「電機産業を扱った作品」の第三弾は、江上剛『病巣-巨大電機産業が消滅する日』(朝日新聞出版、2017年)。日本を代表する巨大電機産業・芝河電機の「内憂外患」の実情が描かれています。東芝がモデルになっていますが、グローバル化のなかで将来を模索する日本企業の今後を考えるとき、大いに考えさせられる作品に仕立てあげられています。
[おもしろさ] 無責任で非効率な運営体制 + 事なかれ主義の社員
本書の魅力は、巨大電機メーカー・芝河電機が抱え込んだ問題点の摘出を通して、より一般的に、日本の巨大企業が抱えている課題をも浮き彫りにしている点にあります。芝河電機の問題点は、以下の6点に集約することができます。①カンパニー制が採用されているにもかかわらず、指揮系統が極めて複雑で、非効率な運営体制になっているとともに、「自分のカンパニーのことしか考えていない」体質ができあがっていること、②高い値段で買収した原子力発電のEEC(イースタン・エレクトロリック・カンパニー)がお荷物と化したこと、③会長と社長の確執と派閥争い、④工事原価以下での赤字覚悟の受注が行われていること、④「なんとか怒られないようにする言いわけ会議」が横行していること、⑤現地への権限委譲が進んでおらず、いちいち本社に伺いを立てる必要があることで、決断がスローになってしまっていること、⑥経営者の関心は利益だけで、監査報告には無関心という体質になっていたことなど。
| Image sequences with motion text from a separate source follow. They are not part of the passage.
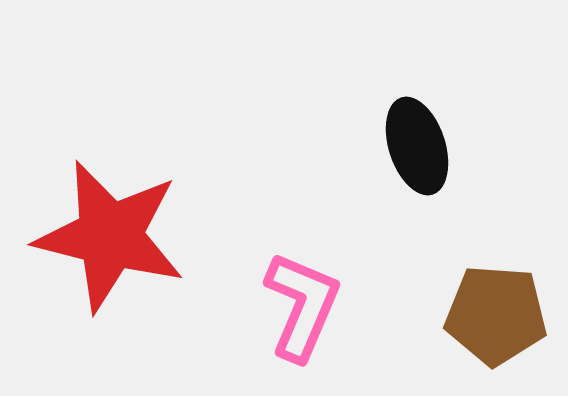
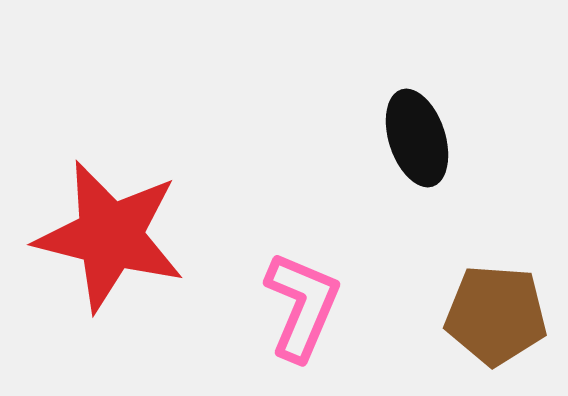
black ellipse: moved 8 px up
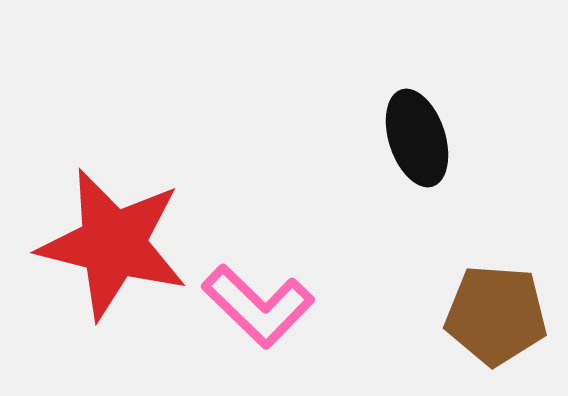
red star: moved 3 px right, 8 px down
pink L-shape: moved 44 px left; rotated 111 degrees clockwise
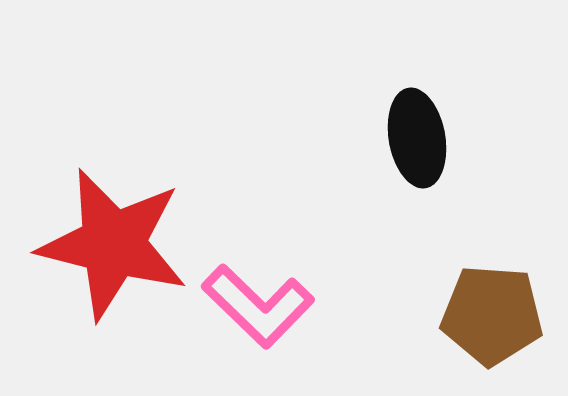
black ellipse: rotated 8 degrees clockwise
brown pentagon: moved 4 px left
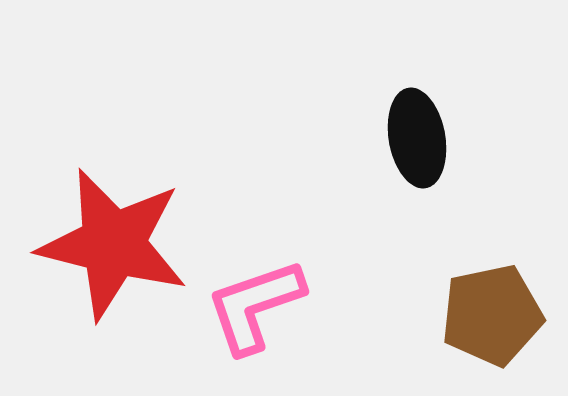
pink L-shape: moved 3 px left; rotated 117 degrees clockwise
brown pentagon: rotated 16 degrees counterclockwise
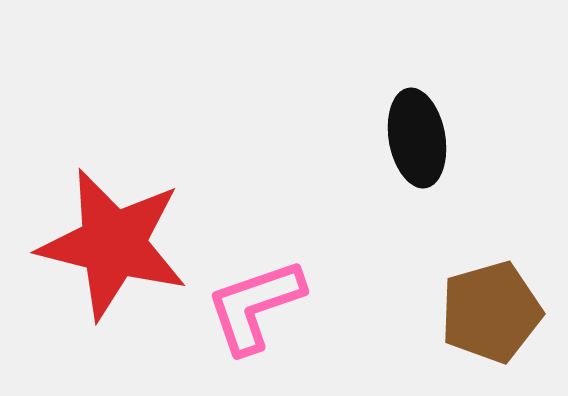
brown pentagon: moved 1 px left, 3 px up; rotated 4 degrees counterclockwise
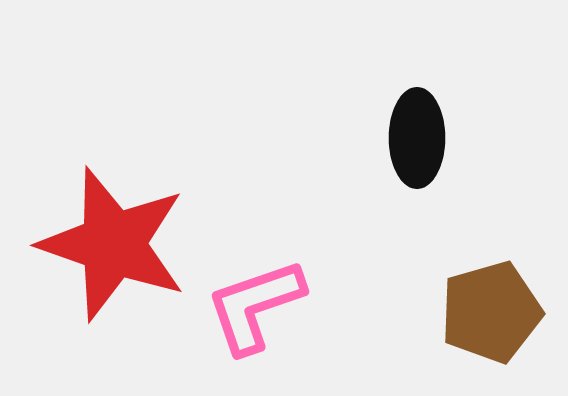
black ellipse: rotated 10 degrees clockwise
red star: rotated 5 degrees clockwise
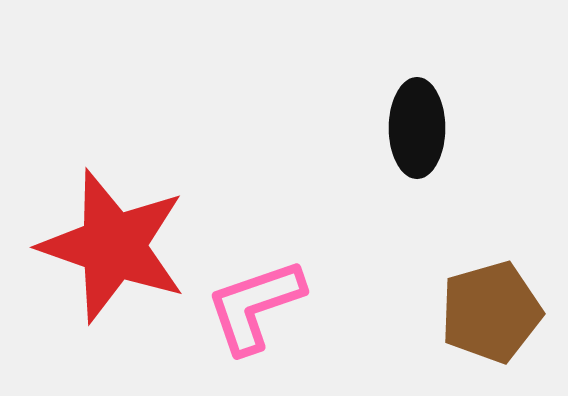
black ellipse: moved 10 px up
red star: moved 2 px down
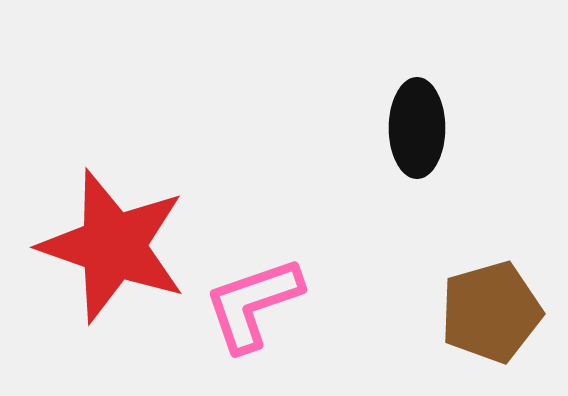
pink L-shape: moved 2 px left, 2 px up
[あらすじ] 問題の異常さに対して、見て見ぬ振りの態度を
新興国におけるインフラ整備に貢献することを目的として芝河電機に入社し、ミャンマーでの4年間の業務を経て帰国した瀬川大輔。会議の場で上司に対して「正直に」自分の意見を述べたことで「左遷」され、本社経営監査部勤務を命じられます。社長直属の組織である同監査部は、外見的には大きな権力を持っているように見えるものの、見せかけだけ。十分に機能していませんでした。監査業務の一環としてインタビューを行った社員・山田秀則の意見・心配事を聞く過程で、①不当な安値での入札、②監査委員会も公認会計士もグルになり、問題の異常さに気付いているのに、見て見ぬ振りをしているという実情、南会長と日野社長の間で壮絶な派閥抗争が行われていることなど、会社が抱える深刻な問題の一端に触れることとなります。そこで、瀬川は、指摘された問題を解明し、経営改革に生かすことを山田に表明。その後、瀬川とのインタビューのあと失踪し、自殺することになる山田からの手紙が瀬川の自宅に届けられます。そこには、利益操作が麻薬のように常態化している実態がはっきりと指摘されていたのです…。悲鳴を上げる瀬川。やがて、金融庁証券取引等監視委員会の特別調査課(「市場の番人」と言われ、別名は「トクチョウ」)が動き始めることに。